Only the lines holding "which" are wanted. Copy every one from the records below.

** Supplied data follows **

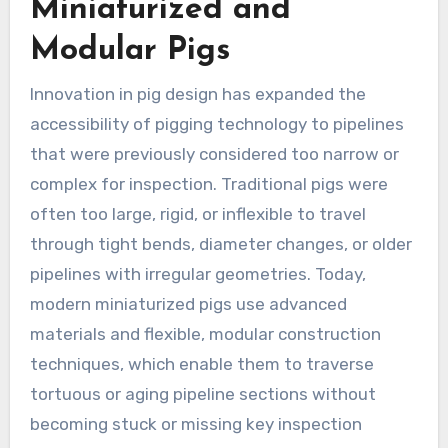
Miniaturized and
Modular Pigs
Innovation in pig design has expanded the
accessibility of pigging technology to pipelines
that were previously considered too narrow or
complex for inspection. Traditional pigs were
often too large, rigid, or inflexible to travel
through tight bends, diameter changes, or older
pipelines with irregular geometries. Today,
modern miniaturized pigs use advanced
materials and flexible, modular construction
techniques, which enable them to traverse
tortuous or aging pipeline sections without
becoming stuck or missing key inspection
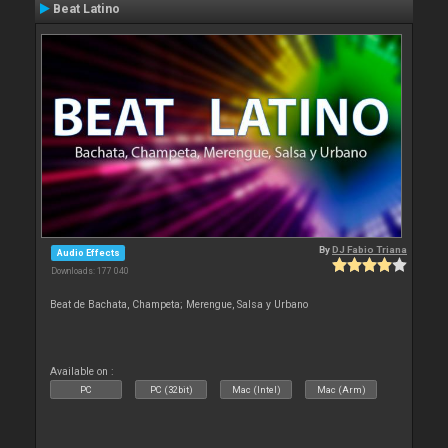
Beat Latino
By
DJ Fabio Triana
Audio Effects
Downloads: 177 040
Beat de Bachata, Champeta; Merengue, Salsa y Urbano
Available on :
PC
PC (32bit)
Mac (Intel)
Mac (Arm)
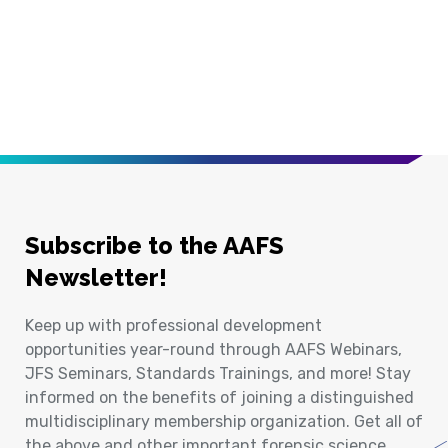
Subscribe to the AAFS
Newsletter!
Keep up with professional development
opportunities year-round through AAFS Webinars,
JFS Seminars, Standards Trainings, and more! Stay
informed on the benefits of joining a distinguished
multidisciplinary membership organization. Get all of
the above and other important forensic science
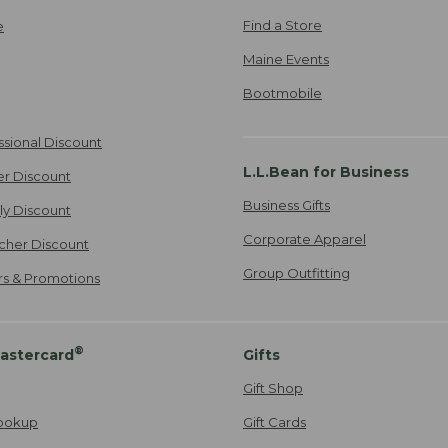
Find a Store
e
Maine Events
Bootmobile
ssional Discount
L.L.Bean for Business
er Discount
Business Gifts
ily Discount
Corporate Apparel
cher Discount
Group Outfitting
ers & Promotions
®
astercard
Gifts
Gift Shop
ookup
Gift Cards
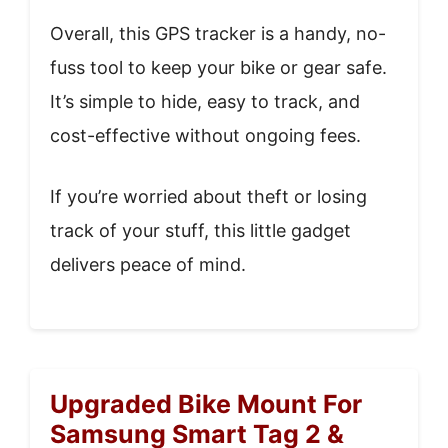
Overall, this GPS tracker is a handy, no-
fuss tool to keep your bike or gear safe.
It’s simple to hide, easy to track, and
cost-effective without ongoing fees.
If you’re worried about theft or losing
track of your stuff, this little gadget
delivers peace of mind.
Upgraded Bike Mount For
Samsung Smart Tag 2 &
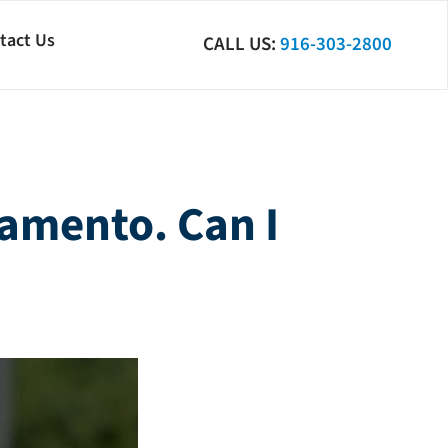
tact Us
CALL US:
916-303-2800
ramento. Can I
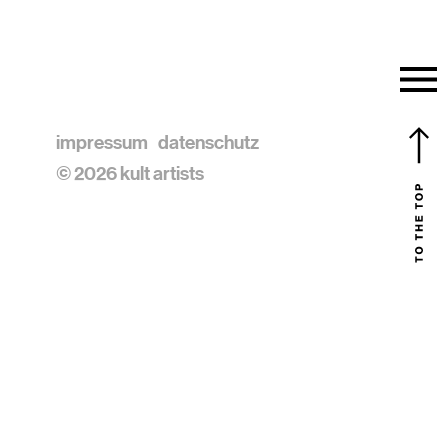
impressum
datenschutz
© 2026 kult artists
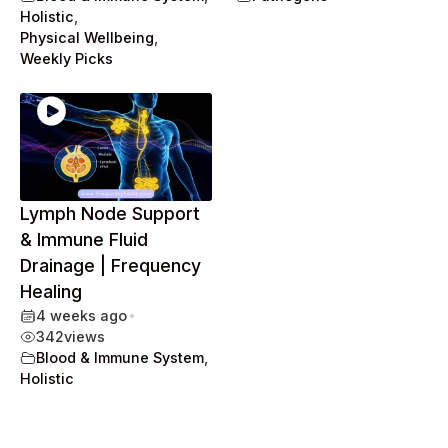
Holistic
,
Physical Wellbeing
,
Weekly Picks
Lymph Node Support
& Immune Fluid
Drainage | Frequency
Healing
4 weeks ago
•
342
views
Blood & Immune System
,
Holistic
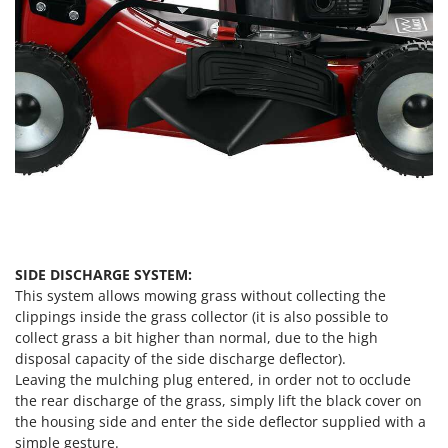
SIDE DISCHARGE SYSTEM:
This system allows mowing grass without collecting the
clippings inside the grass collector (it is also possible to
collect grass a bit higher than normal, due to the high
disposal capacity of the side discharge deflector).
Leaving the mulching plug entered, in order not to occlude
the rear discharge of the grass, simply lift the black cover on
the housing side and enter the side deflector supplied with a
simple gesture.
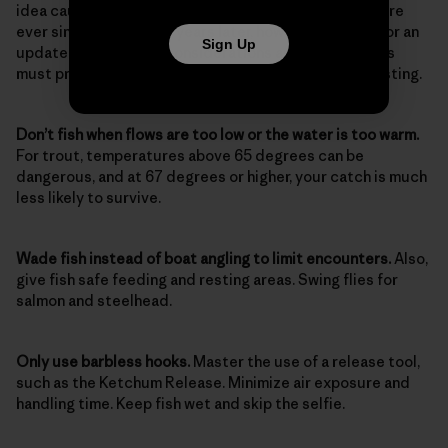
idea caught on; it’s been standard operating procedure
ever since. Almost 100 years later, however, it’s time for an
Sign Up
update. Here are the considerations and skills anglers
must practice today as diligently as they do their casting.
Don’t fish when flows are too low or the water is too warm.
For trout, temperatures above 65 degrees can be
dangerous, and at 67 degrees or higher, your catch is much
less likely to survive.
Wade fish instead of boat angling to limit encounters.
Also,
give fish safe feeding and resting areas. Swing flies for
salmon and steelhead.
Only use barbless hooks.
Master the use of a release tool,
such as the Ketchum Release. Minimize air exposure and
handling time. Keep fish wet and skip the selfie.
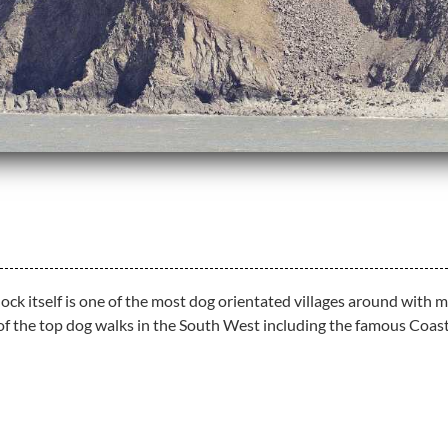
rlock itself is one of the most dog orientated villages around wi
 of the top dog walks in the South West including the famous Coas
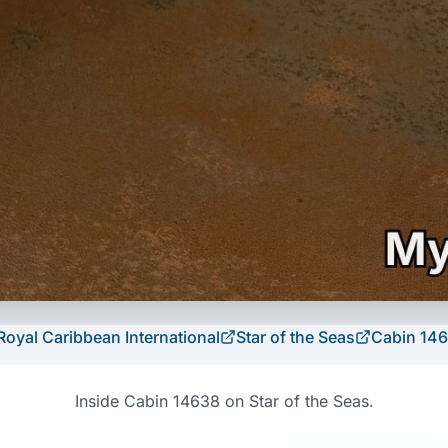
Royal Caribbean International
Star of the Seas
Cabin
14
Inside Cabin 14638 on Star of the Seas.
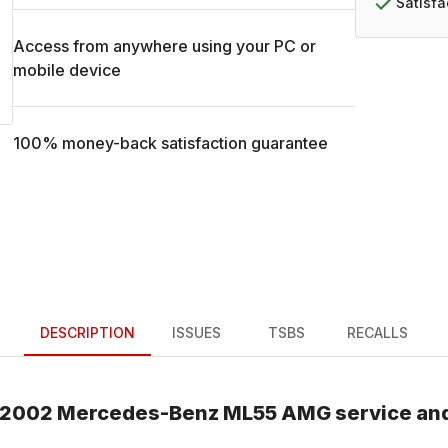
Satisf
Access from anywhere using your PC or
mobile device
100% money-back satisfaction guarantee
DESCRIPTION
ISSUES
TSBS
RECALLS
2002
Mercedes-Benz
ML55 AMG
service an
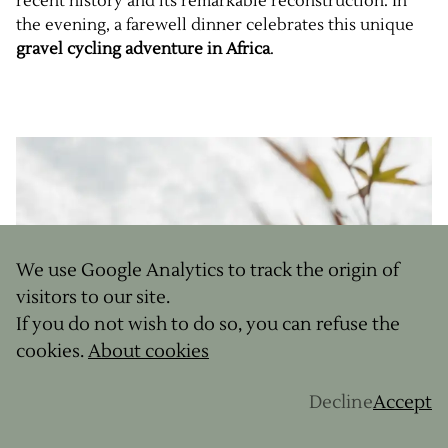
recent history and its remarkable reconstruction. In
the evening, a farewell dinner celebrates this unique
gravel cycling adventure in Africa
.
We use Google Analytics to track the origin of
visitors to our site.
If you do not wish to do so, you can refuse the
cookies.
About cookies
Decline
Accept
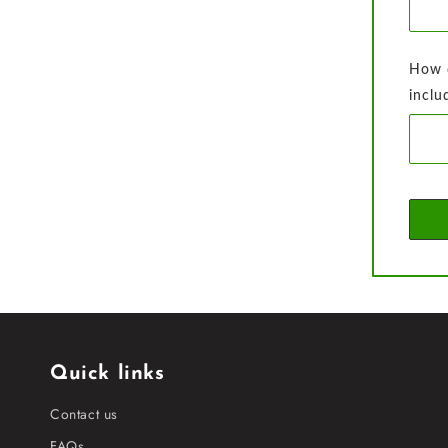
How d
inclu
Quick links
Contact us
FAQs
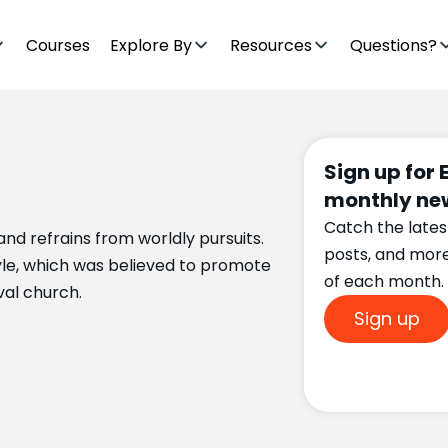
Courses
Explore By
Resources
Questions?
Sign up for 
monthly new
Catch the lates
l and refrains from worldly pursuits.
posts, and mor
style, which was believed to promote
of each month.
val church.
Sign up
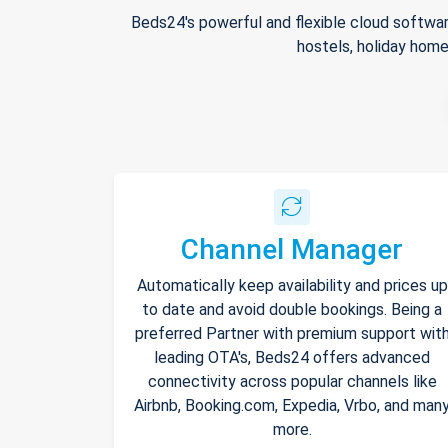
Beds24's powerful and flexible cloud softwar
hostels, holiday home
Channel Manager
Automatically keep availability and prices up
to date and avoid double bookings. Being a
preferred Partner with premium support wit
leading OTA's, Beds24 offers advanced
connectivity across popular channels like
Airbnb, Booking.com, Expedia, Vrbo, and man
more.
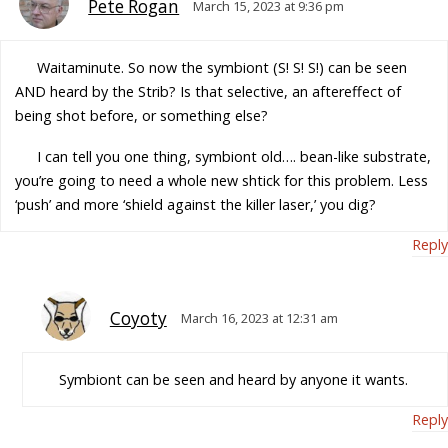
Pete Rogan
March 15, 2023 at 9:36 pm
Waitaminute. So now the symbiont (S! S! S!) can be seen
AND heard by the Strib? Is that selective, an aftereffect of
being shot before, or something else?
I can tell you one thing, symbiont old…. bean-like substrate,
you’re going to need a whole new shtick for this problem. Less
‘push’ and more ‘shield against the killer laser,’ you dig?
Reply
Coyoty
March 16, 2023 at 12:31 am
Symbiont can be seen and heard by anyone it wants.
Reply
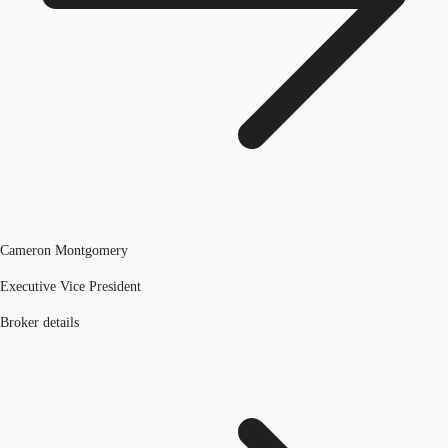
Cameron Montgomery
Executive Vice President
Broker details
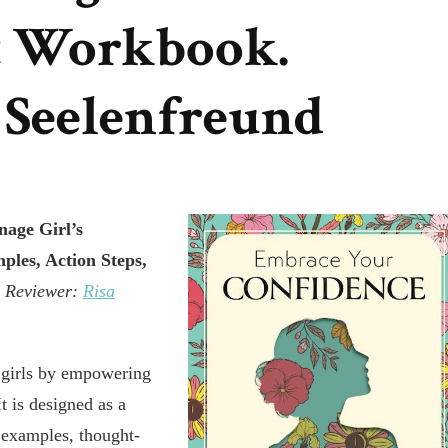
 Workbook.
 Seelenfreund
age Girl’s
les, Action Steps,
n
Reviewer:
Risa
n girls by empowering
It is designed as a
e examples, thought-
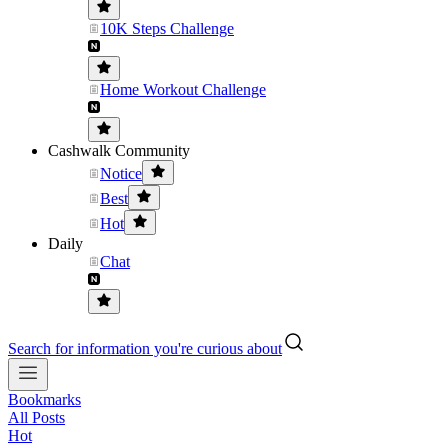
10K Steps Challenge
Home Workout Challenge
Cashwalk Community
Notice
Best
Hot
Daily
Chat
Search for information you're curious about
Bookmarks
All Posts
Hot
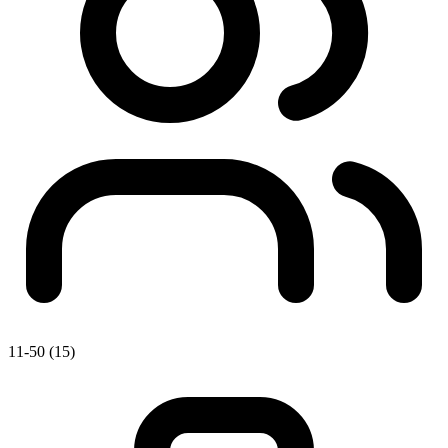
11-50 (15)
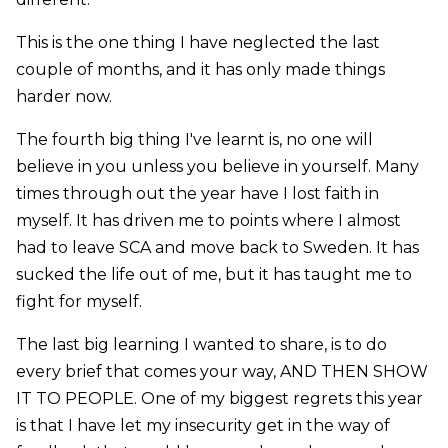
This is the one thing I have neglected the last
couple of months, and it has only made things
harder now.
The fourth big thing I've learnt is, no one will
believe in you unless you believe in yourself. Many
times through out the year have I lost faith in
myself. It has driven me to points where I almost
had to leave SCA and move back to Sweden. It has
sucked the life out of me, but it has taught me to
fight for myself.
The last big learning I wanted to share, is to do
every brief that comes your way, AND THEN SHOW
IT TO PEOPLE. One of my biggest regrets this year
is that I have let my insecurity get in the way of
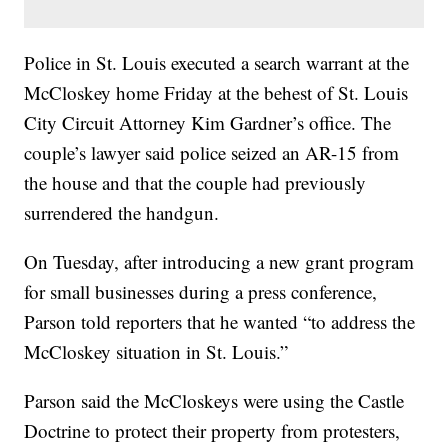
Police in St. Louis executed a search warrant at the
McCloskey home Friday at the behest of St. Louis
City Circuit Attorney Kim Gardner’s office. The
couple’s lawyer said police seized an AR-15 from
the house and that the couple had previously
surrendered the handgun.
On Tuesday, after introducing a new grant program
for small businesses during a press conference,
Parson told reporters that he wanted “to address the
McCloskey situation in St. Louis.”
Parson said the McCloskeys were using the Castle
Doctrine to protect their property from protesters,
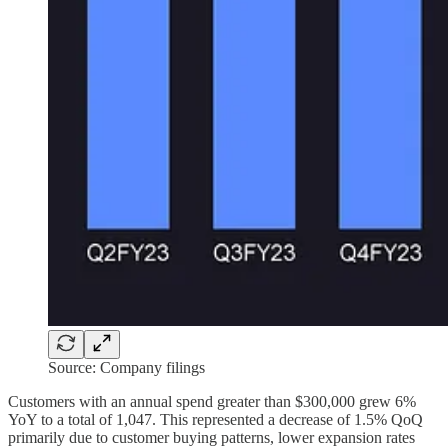
Source: Company filings
Customers with an annual spend greater than $300,000 grew 6%
YoY to a total of 1,047. This represented a decrease of 1.5% QoQ
primarily due to customer buying patterns, lower expansion rates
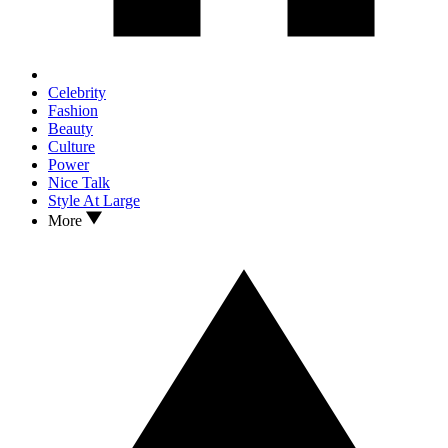
Celebrity
Fashion
Beauty
Culture
Power
Nice Talk
Style At Large
More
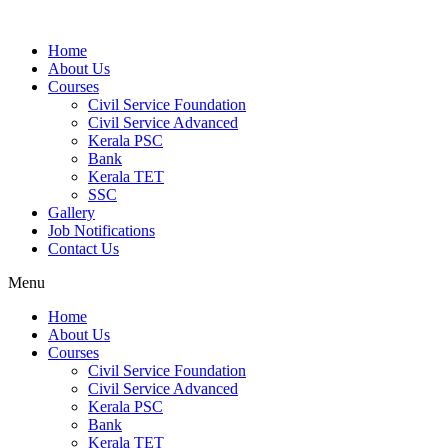
Home
About Us
Courses
Civil Service Foundation
Civil Service Advanced
Kerala PSC
Bank
Kerala TET
SSC
Gallery
Job Notifications
Contact Us
Menu
Home
About Us
Courses
Civil Service Foundation
Civil Service Advanced
Kerala PSC
Bank
Kerala TET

** End of Supplied data **

_Written answer_:
techniques, which enable them to traverse
style, which was believed to promote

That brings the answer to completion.